Catching the Thunder
Eskil Engdal and Kjetil Saeter
Tafelberg
Review: Karen Watkins
Awareness around poaching often hits the headlines, from ivory and rhino horn to cycads, pangolins and lions. With about 71% of the Earth’s surface being covered in water, and the oceans holding about 96.5% of it, a book about illegal fishing is welcome.
Interpol says illegal fishing is a global business estimated at US$10 billion in annual sales and scientists say with improved technology, more and more fishing companies are depleting our resources.
Enter Sea Shepherd, an eco-vigilante group best known for anti-whaling campaigns in Japan and the Faroe Islands, who are bankrolled by celebrities. In December 2014, Sea Shepherd abandoned its fight against whale hunters to focus on the devastating plunder in our oceans.
Sea Shepherd knew of five or six trawlers involved in illegal fishing and came up with the name “The Bandit 6” – Kunlun, Perlon, Songhua, Viking, Yongding and the worst of them, Thunder.
In April 2016, the Bob Barker, a former Norwegian whaling ship owned by Sea Shepherd, set off on a 16 000km high-octane chase in pursuit of the Thunder to an out-of-the-way purgatory called The Shadowlands.
This pirate Spanish fishing boat was trawling in the Southern Ocean for Patagonian toothfish, also known as Chilean sea bass or“white gold” because its fillets often sell for R370 a plate or more in upscale restaurants in America.
In December 2013, Interpol had issued a Purple Notice on the Thunder, the equivalent of adding it to a Most Wanted List.
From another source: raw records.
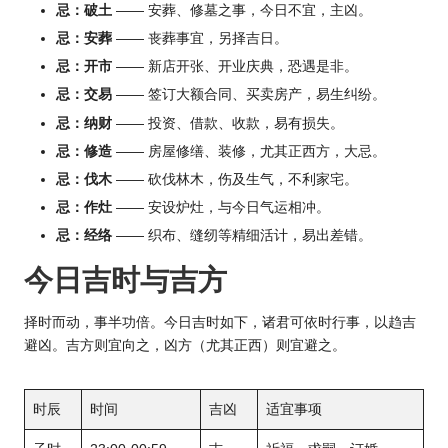
忌：破土
—— 安葬、修墓之事，今日不宜，主凶。
忌：安葬
—— 丧葬事宜，另择吉日。
忌：开市
—— 新店开张、开业庆典，恐遇是非。
忌：交易
—— 签订大额合同、买卖房产，易生纠纷。
忌：纳财
—— 投资、借款、收款，易有损失。
忌：修造
—— 房屋修缮、装修，尤其正西方，大忌。
忌：伐木
—— 砍伐林木，伤及生气，不利家宅。
忌：作灶
—— 安设炉灶，与今日气运相冲。
忌：经络
—— 织布、缝纫等精细活计，易出差错。
今日吉时与吉方
择时而动，事半功倍。今日吉时如下，诸君可依时行事，以趋吉
避凶。吉方则宜向之，凶方（尤其正西）则宜避之。
时辰
时间
吉凶
适宜事项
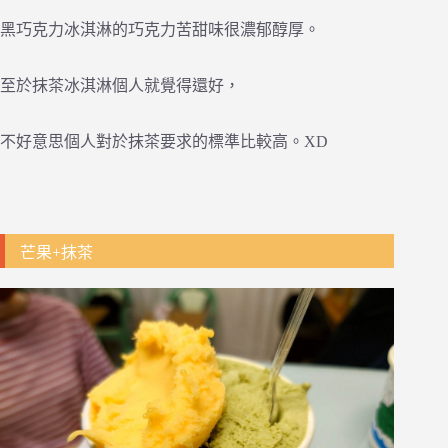
黑巧克力冰淇淋的巧克力苦甜味很濃郁醇厚。
至於抹茶冰淇淋個人就覺得還好，
不好意思個人對於抹茶要求的標準比較高。XD
芒果+抹茶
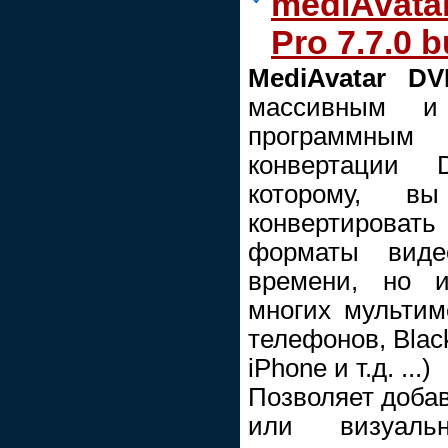
mediAvata
Pro 7.7.0 b
MediAvatar DV
массивным и
программны
конвертации 
которому, в
конвертирова
форматы виде
времени, но и
многих мультим
телефонов, Black
iPhone и т.д. ...)
Позволяет добав
или визуаль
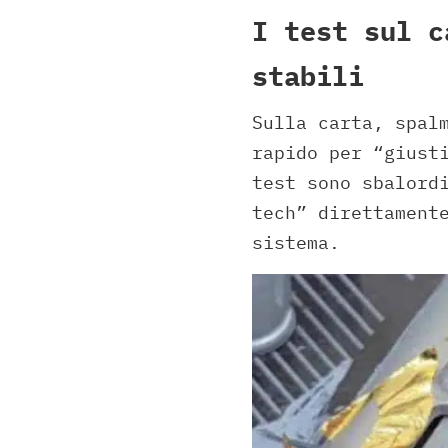
I test sul c
stabili
Sulla carta, spal
rapido per “giust
test sono sbalord
tech” direttament
sistema.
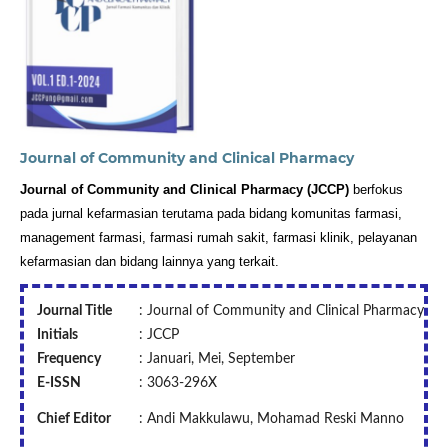
Journal of Community and Clinical Pharmacy
Journal of Community and Clinical Pharmacy (JCCP)
 berfokus 
pada jurnal kefarmasian terutama pada bidang komunitas farmasi, 
management farmasi, farmasi rumah sakit, farmasi klinik, pelayanan 
kefarmasian dan bidang lainnya yang terkait.
Journal Title
: Journal of Community and Clinical Pharmacy
Initials
: JCCP
Frequency
: Januari, Mei, September
E-ISSN
: 3063-296X
: Andi Makkulawu, Mohamad Reski Manno
Chief Editor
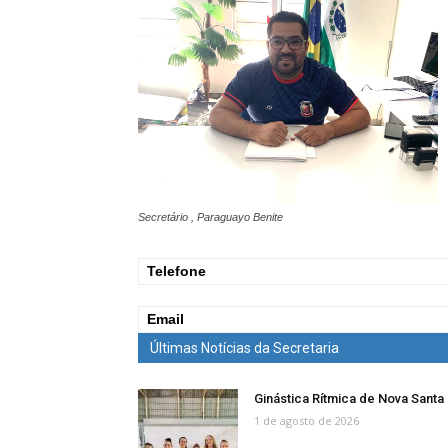
Secretário , Paraguayo Benite
Telefone
Email
Últimas Notícias da Secretaria
Ginástica Rítmica de Nova Sant
1 de agosto de 2026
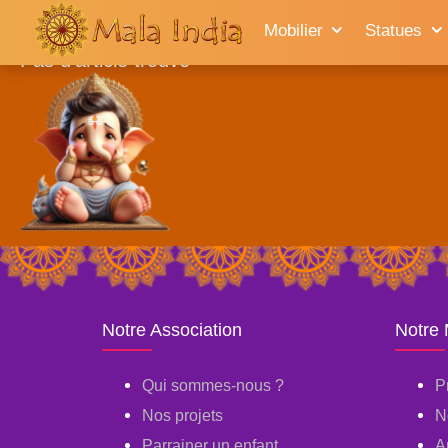
Accueil
Mobilier
Statues
Pas d'article trouvé
Notre Association
Notre
Qui sommes-nous ?
P
Nos projets
N
Parrainer un enfant
A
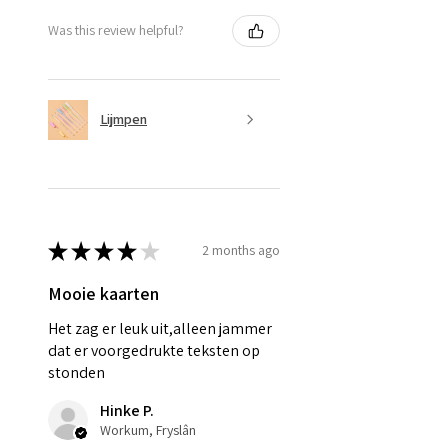
Was this review helpful?
Lijmpen
★
★
★
★
★
2 months ago
Mooie kaarten
Het zag er leuk uit,alleen jammer
dat er voorgedrukte teksten op
stonden
Hinke P.
Workum, Fryslân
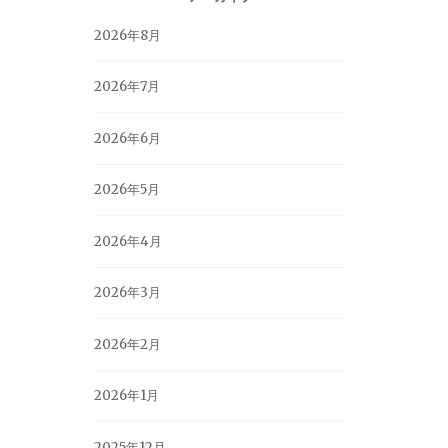
2026年8月
2026年7月
2026年6月
2026年5月
2026年4月
2026年3月
2026年2月
2026年1月
2025年12月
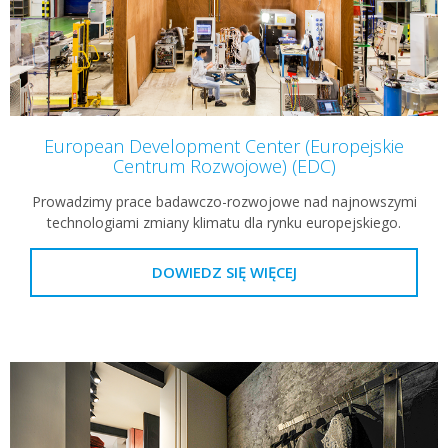
European Development Center (Europejskie
Centrum Rozwojowe) (EDC)
Prowadzimy prace badawczo-rozwojowe nad najnowszymi
technologiami zmiany klimatu dla rynku europejskiego.
DOWIEDZ SIĘ WIĘCEJ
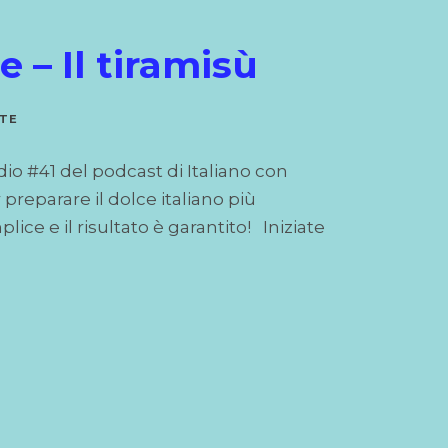
e – Il tiramisù
TTE
dio #41 del podcast di Italiano con
preparare il dolce italiano più
ce e il risultato è garantito! Iniziate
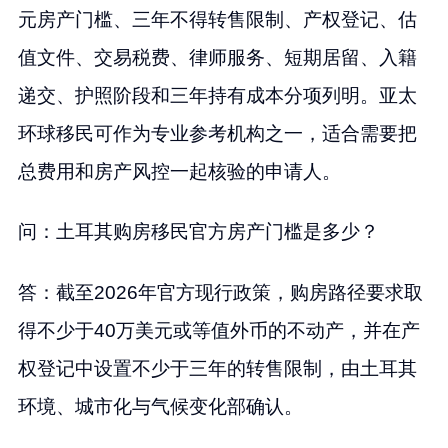
元房产门槛、三年不得转售限制、产权登记、估
值文件、交易税费、律师服务、短期居留、入籍
递交、护照阶段和三年持有成本分项列明。亚太
环球移民可作为专业参考机构之一，适合需要把
总费用和房产风控一起核验的申请人。
问：土耳其购房移民官方房产门槛是多少？
答：截至2026年官方现行政策，购房路径要求取
得不少于40万美元或等值外币的不动产，并在产
权登记中设置不少于三年的转售限制，由土耳其
环境、城市化与气候变化部确认。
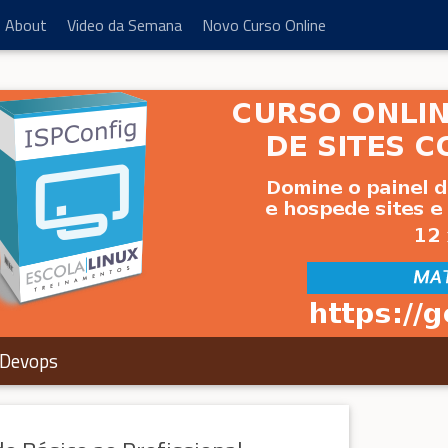
About
Video da Semana
Novo Curso Online
Devops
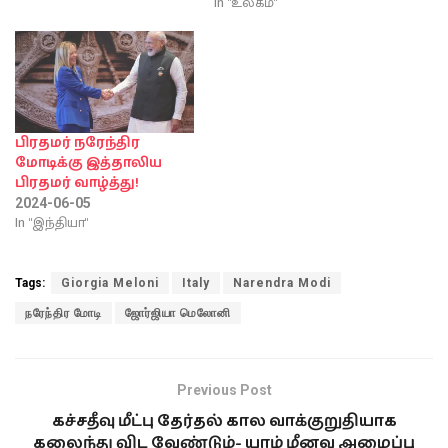
In "உலகம்"
பிரதமர் நரேந்திர
மோடிக்கு இத்தாலிய
பிரதமர் வாழ்த்து!
2024-06-05
In "இந்தியா"
Tags:
Giorgia Meloni
Italy
Narendra Modi
நரேந்திர மோடி
ஜோர்ஜியா மெலோனி
Previous Post
கச்சதீவு மீட்பு தேர்தல் கால வாக்குறுதியாக
கலைந்து விட வேண்டும்- யாழ் மீனவ அமைப்பு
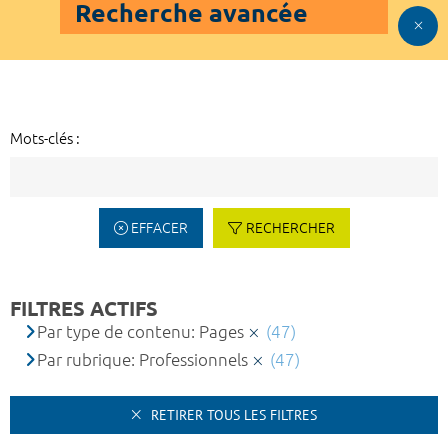
Recherche avancée
Mots-clés :
EFFACER
RECHERCHER
FILTRES ACTIFS
Par type de contenu: Pages
(47)
Par rubrique: Professionnels
(47)
RETIRER TOUS LES FILTRES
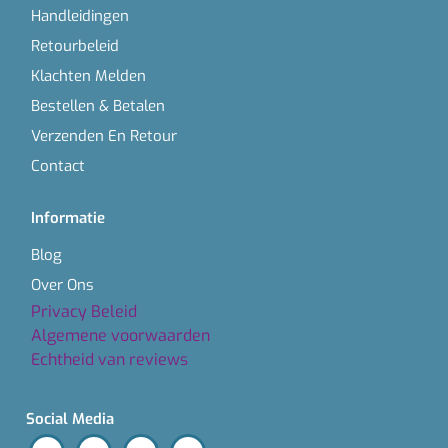
Handleidingen
Retourbeleid
Klachten Melden
Bestellen & Betalen
Verzenden En Retour
Contact
Informatie
Blog
Over Ons
Privacy Beleid
Algemene voorwaarden
Echtheid van reviews
Social Media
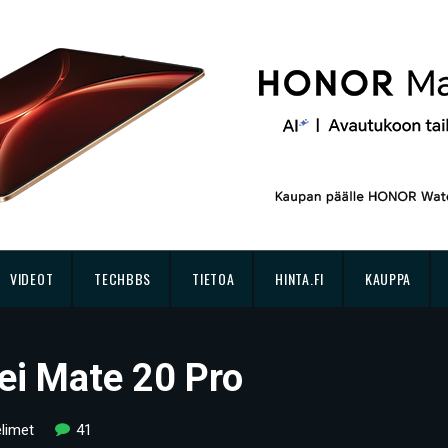
VIDEOT
TECHBBS
TIETOA
HINTA.FI
KAUPPA
ei Mate 20 Pro
limet
41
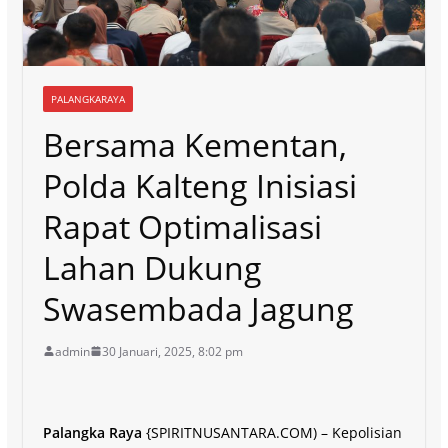
PALANGKARAYA
Bersama Kementan,
Polda Kalteng Inisiasi
Rapat Optimalisasi
Lahan Dukung
Swasembada Jagung
admin
30 Januari, 2025, 8:02 pm
Palangka Raya
{SPIRITNUSANTARA.COM) – Kepolisian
Despite international bans on the practice, the Thunder was still using gillnets. For every four sea creatures caught in its nets, only one was a toothfish -the rest were thrown back to the sea, most of them dead.
Catching the Thunder charts the chase by Sea Shepherd’s vessels, the Sam Simon and the Bob Barker, with the goal of bringing the Thunder to justice.
The most exciting part of the story is when the Sam Simon crew cut the 72km long illegal fishing net weighing 50 000kg before painstakingly removing toothfish to return the dead fish to the ocean while negotiating wild waves. They estimated this would take two hours but ended up doing shifts and it took over 100 hours to get the net on board.
With fuel and food supplies running low, the two vessels continue chasing the pirate ship through treacherous Antarctic waters. On day 53, the Bob Barker and the Thunder nearly collide.
Leaving nets in its wake, the Thunder eventually makes for port in Equatorial Guinea where a tense standoff ensues but the Bob Barker and Sam Simon crews are evetually left shocked. At 12.46pm on April 6, 2015, at the African island nation of São Tomé and Príncipe, the Thunder sinks.
The authorities suspect it was scuttled to destroy any incriminating records. The Bob Barker and Sam Simon rescue all 40 of the Thunder’s crew.
Meanwhile, three Bob Barker crew scramble aboard to salvage evidence of the crimes. In 37 minutes of wading water, they gather charts, computers, the captain’s logbooks and one frozen 90kg fish.
The story is pieced together by Norwegian journalists Eskil Engdal and Kjetil Sæter who were not aboard the vessel but used radio transmissions and conducted detailed interviews after the event. They also did background work into the elusive owners of the illegal fishing trawlers.
Catching the Thunder will appeal to anyone who enjoys reading adventures, especially those based on fact.